A two-seater rocket plane dropped in ahead of the Falcon and bobbed along pouring fumes into their faces, then swerved aside to reveal the
bulbous shape of a balloon-bike coming at them head-on. Han rolled into an inverted dive and spiraled past beneath it.
“Now you tell me,” Han said.
“Watch it back there,” Leia warned the Shadow. “And have Artoo plot a sine wave trajectory for us—a safe one.”
“We’ll send it up in a moment,” Mara promised.
The moment went by, then two, then several. Finally, when her nerves could stand no more close calls—and no more of Han’s grouching—Leia commed back to the Shadow.
“Uh, we didn’t receive that trajectory.”
“We’re trying,” Luke said. “Artoo’s sort of locked up.”
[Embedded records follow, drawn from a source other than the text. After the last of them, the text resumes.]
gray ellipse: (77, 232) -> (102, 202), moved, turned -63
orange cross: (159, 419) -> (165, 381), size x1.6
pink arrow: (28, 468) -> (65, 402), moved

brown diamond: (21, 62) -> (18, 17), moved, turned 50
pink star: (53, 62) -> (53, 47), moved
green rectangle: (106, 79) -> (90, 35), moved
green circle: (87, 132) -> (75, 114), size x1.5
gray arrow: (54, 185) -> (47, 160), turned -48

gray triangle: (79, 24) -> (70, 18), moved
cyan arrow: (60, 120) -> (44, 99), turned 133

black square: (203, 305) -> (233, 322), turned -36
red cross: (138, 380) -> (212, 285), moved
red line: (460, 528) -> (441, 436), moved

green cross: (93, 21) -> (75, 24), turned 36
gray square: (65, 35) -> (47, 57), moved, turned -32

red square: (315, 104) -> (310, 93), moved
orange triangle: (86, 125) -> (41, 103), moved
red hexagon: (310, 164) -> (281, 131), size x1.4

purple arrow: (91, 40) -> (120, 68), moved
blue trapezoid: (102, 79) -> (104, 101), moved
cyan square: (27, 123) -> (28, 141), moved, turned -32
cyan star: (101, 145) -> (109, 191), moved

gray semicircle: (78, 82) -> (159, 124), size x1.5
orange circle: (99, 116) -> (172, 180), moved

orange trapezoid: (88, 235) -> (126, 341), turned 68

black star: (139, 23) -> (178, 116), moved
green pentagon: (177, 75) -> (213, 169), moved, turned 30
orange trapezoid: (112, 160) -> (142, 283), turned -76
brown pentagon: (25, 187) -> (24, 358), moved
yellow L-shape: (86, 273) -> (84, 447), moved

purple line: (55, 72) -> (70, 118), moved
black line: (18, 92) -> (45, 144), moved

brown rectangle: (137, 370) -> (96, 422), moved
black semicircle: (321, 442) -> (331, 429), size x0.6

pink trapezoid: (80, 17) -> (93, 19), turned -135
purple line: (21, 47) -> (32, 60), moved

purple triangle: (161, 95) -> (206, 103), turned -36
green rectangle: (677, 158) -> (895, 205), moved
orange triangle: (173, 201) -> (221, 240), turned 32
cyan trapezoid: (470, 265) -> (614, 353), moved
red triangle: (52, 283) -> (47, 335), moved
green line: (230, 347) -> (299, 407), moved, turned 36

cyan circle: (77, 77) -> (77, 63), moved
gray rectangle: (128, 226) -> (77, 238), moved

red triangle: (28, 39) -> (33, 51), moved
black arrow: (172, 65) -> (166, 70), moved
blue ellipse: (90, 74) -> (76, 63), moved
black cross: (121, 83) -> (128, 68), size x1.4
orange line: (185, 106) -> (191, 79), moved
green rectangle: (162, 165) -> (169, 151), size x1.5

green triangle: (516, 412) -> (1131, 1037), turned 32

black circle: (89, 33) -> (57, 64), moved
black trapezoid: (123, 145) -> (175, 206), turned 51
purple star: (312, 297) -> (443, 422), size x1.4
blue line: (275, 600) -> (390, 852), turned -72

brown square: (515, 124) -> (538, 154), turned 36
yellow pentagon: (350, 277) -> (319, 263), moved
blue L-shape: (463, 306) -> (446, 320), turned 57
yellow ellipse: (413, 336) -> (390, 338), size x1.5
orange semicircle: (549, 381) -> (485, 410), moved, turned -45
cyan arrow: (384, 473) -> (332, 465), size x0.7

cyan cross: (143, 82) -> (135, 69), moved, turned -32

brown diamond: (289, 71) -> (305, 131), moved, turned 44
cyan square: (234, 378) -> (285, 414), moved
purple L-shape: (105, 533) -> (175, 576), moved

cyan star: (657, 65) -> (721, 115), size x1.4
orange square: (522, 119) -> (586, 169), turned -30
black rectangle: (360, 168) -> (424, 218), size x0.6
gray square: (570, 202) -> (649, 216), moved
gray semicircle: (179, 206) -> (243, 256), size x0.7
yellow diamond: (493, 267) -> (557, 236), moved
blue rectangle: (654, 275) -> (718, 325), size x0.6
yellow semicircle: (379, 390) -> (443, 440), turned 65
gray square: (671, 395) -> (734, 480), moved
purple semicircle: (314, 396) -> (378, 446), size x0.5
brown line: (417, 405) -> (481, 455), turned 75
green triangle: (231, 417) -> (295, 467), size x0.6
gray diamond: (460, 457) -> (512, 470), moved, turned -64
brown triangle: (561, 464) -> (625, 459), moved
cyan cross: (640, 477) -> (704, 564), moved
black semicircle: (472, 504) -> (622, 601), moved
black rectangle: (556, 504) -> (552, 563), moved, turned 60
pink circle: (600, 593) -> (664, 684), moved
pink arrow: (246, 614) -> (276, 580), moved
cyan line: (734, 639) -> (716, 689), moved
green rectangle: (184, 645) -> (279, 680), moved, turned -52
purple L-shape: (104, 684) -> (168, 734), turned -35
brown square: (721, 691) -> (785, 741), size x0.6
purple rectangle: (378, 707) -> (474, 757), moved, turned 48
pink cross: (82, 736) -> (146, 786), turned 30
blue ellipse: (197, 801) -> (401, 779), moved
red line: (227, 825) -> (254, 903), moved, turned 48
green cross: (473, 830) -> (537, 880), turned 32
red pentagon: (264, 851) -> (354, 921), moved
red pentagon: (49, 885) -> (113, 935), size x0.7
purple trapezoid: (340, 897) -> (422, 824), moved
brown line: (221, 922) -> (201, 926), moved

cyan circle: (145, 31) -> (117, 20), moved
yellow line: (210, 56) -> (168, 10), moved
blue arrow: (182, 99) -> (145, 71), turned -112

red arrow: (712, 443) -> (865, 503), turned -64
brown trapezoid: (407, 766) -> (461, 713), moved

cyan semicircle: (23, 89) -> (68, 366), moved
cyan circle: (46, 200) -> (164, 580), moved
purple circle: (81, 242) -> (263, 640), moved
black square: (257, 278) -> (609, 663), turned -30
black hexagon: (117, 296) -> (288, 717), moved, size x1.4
“Locked up?” Han asked. “An astromech?”
“He’s been acting strange lately,” Luke explained. “All we got before he went blank was not safe, not safe, not safe.”
“Oh, dear!” C-3PO exclaimed. “It sounds as though he’s trying to resolve an unknowable variable. We’re doomed!”
“Yeah?” Han waved at the traffic outside the forward viewport. “Then how come none of them are crashing?”
C-3PO was silent for a moment, then said, “I wouldn’t know, Captain Solo. Their processors certainly aren’t any better than Artoo’s.”
“They don’t need processors.” Leia was thinking of Luke’s description of the cantina where Saba met Tarfang, of how the mysterious Joiners had arrived to lead away any patron with whom he struck up a conversation. “It was pretty clear that the Lizil can communicate telepathically. Maybe the Yoggoy can, too.”
“Probably,” Mara agreed. “And since we don’t have any Yoggoy navigators aboard—”
“We’re flying blind!” Han finished. “Better bring the shields to maximum, Leia. We’re going to get some bug spatter.”
“Perhapz not,” Saba commed from the Shadow. “Leia, have you been doing your reaction drill?”
Leia felt a stab of guilt. “When there’s been time.”
Saba was kind enough not to remind her that she was supposed to make time for her training. That was the obligation of a Jedi Knight—though Leia, in all honesty, had a hard time thinking of herself as anything other than an eternal apprentice. Perhaps that was why she found it so hard to find training time.